Lange kämpften die französischen Frauenrechtlerinnen allein mit Argumenten für ihr Recht zu wählen, was wenig half. Am 3. Mai 1908 ging Hubertine Auclert zum Angriff über - und attackierte immerhin eine Wahlurne.
Die Welt ist nicht immer gerecht. Aber immer gibt es Menschen, die davon profitieren. Banker von Anlegern, Adelsleute von Bauern, Männer von Frauen, und Frauen von Männern. Und weil die, die profitieren, Gerechtigkeit nur sehr ungern zulassen wollen, ist der Weg dorthin mühsam und steinig. Es ist noch gar nicht lange her, da hat in Frankreich eine Frau, so lange sie verheiratet war, nicht über ihr eigenes Geld bestimmen dürfen. Was immer sie verdient oder mit in die Ehe gebracht hat, war Gemeinschaftsgut, und nur der Ehemann war berechtigt, darüber zu verfügen. Die Männer haben das okay gefunden, schließlich waren sie die Männer. Andere fanden den Zustand kaum erträglich. Und diese Anderen waren Frauen.

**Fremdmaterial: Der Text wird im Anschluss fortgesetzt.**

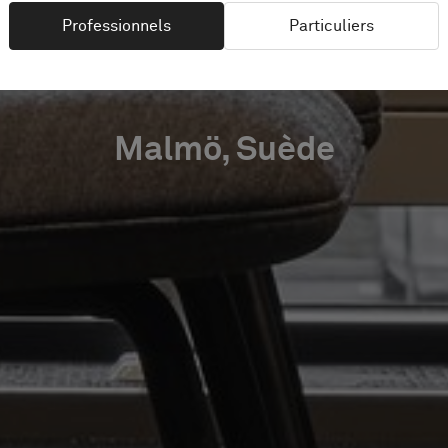
MALMÖ
Professionnels
Particuliers
Malmö, Suède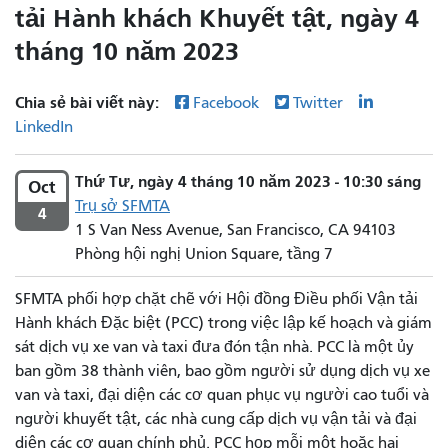
tải Hành khách Khuyết tật, ngày 4
tháng 10 năm 2023
Chia sẻ bài viết này:
Facebook
Twitter
LinkedIn
Thứ Tư, ngày 4 tháng 10 năm 2023 - 10:30 sáng
Oct
Trụ sở SFMTA
4
1 S Van Ness Avenue, San Francisco, CA 94103
Phòng hội nghị Union Square, tầng 7
SFMTA phối hợp chặt chẽ với Hội đồng Điều phối Vận tải
Hành khách Đặc biệt (PCC) trong việc lập kế hoạch và giám
sát dịch vụ xe van và taxi đưa đón tận nhà. PCC là một ủy
ban gồm 38 thành viên, bao gồm người sử dụng dịch vụ xe
van và taxi, đại diện các cơ quan phục vụ người cao tuổi và
người khuyết tật, các nhà cung cấp dịch vụ vận tải và đại
diện các cơ quan chính phủ. PCC họp mỗi một hoặc hai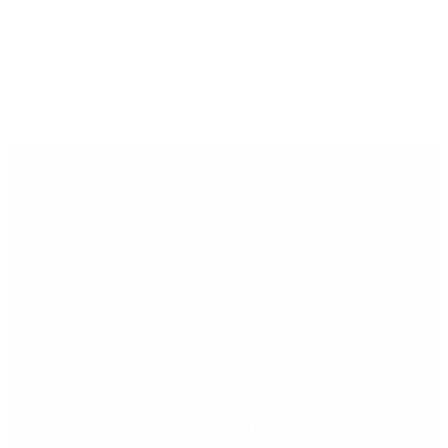
Últimas noticias
Aerolíneas Argentinas cerró 2025 con ganancias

Erst Kloster, dann Feminismus
Wieso, fragten sich die französischen Frauen, war es überhaupt erlaubt, solche einseitigen und frauenfeindlichen Gesetze zu machen? Gleiche Rechte für Männer und für Frauen: das war ihre Forderung. Und so kämpften die Frauenrechtlerinnen in Frankreich dafür, dass diese dummen Gesetze geändert würden. Einige Frauen allerdings wollten einen Schritt weitergehen. Und dieser Schritt war entscheidend. Wir müssen, sagten sie, dafür sorgen, dass solche Gesetze gar nicht erst gemacht werden. Und das geht aber nur dann, wenn Frauen in die Politik dürfen, und wenn diese Politikerinnen auch von Frauen gewählt werden dürfen. Die Frauen in Frankreich hatten keines der beiden Rechte.
Eine der energischsten Kämpferinnen, sie zu bekommen, war Hubertine Auclert. Auclert leitete eine streitbare Zeitschrift, sie führte das Wort auf nationalen und internationalen Kongressen, und sie war nicht nur eine Feministin, sondern auch eine Sozialistin, was ihr selbst bei den Streitgefährtinnen um die Frauenrechte nicht nur Sympathien eintrug. Mit dreizehn war sie Halbwaise geworden, die Mutter hatte sie in ein Kloster geschickt, und seit sie mit 21 dieses Kloster verlassen hatte, setzte sie sich für die Rechte ihres Geschlechts ein. Und das tat sie vor allem mit den Waffen des Worts.
Auf den Tisch gehaut
Die französischen Feministinnen waren nicht militant. Sie vertrauten auf die Überzeugungskraft der vernünftigen Argumente. Und das war nicht gut. Denn wir wissen alle: Wer wirklich gehört werden will, der muss auf den Tisch hauen. Doch je älter Hubertine Auclert wurde, desto weiser wurde sie, und sie hat auch diese Botschaft verstanden. Und so marschierte am 3. Mai 1908, als in Paris Kommunalwahlen waren und wieder bloß die Männer wählen durften, Hubertine Auclert in ein Wahllokal, packte eine Wahlurne, warf sie mit Schwung zu Boden und trampelte auf den Resten und den Wahlzetteln herum.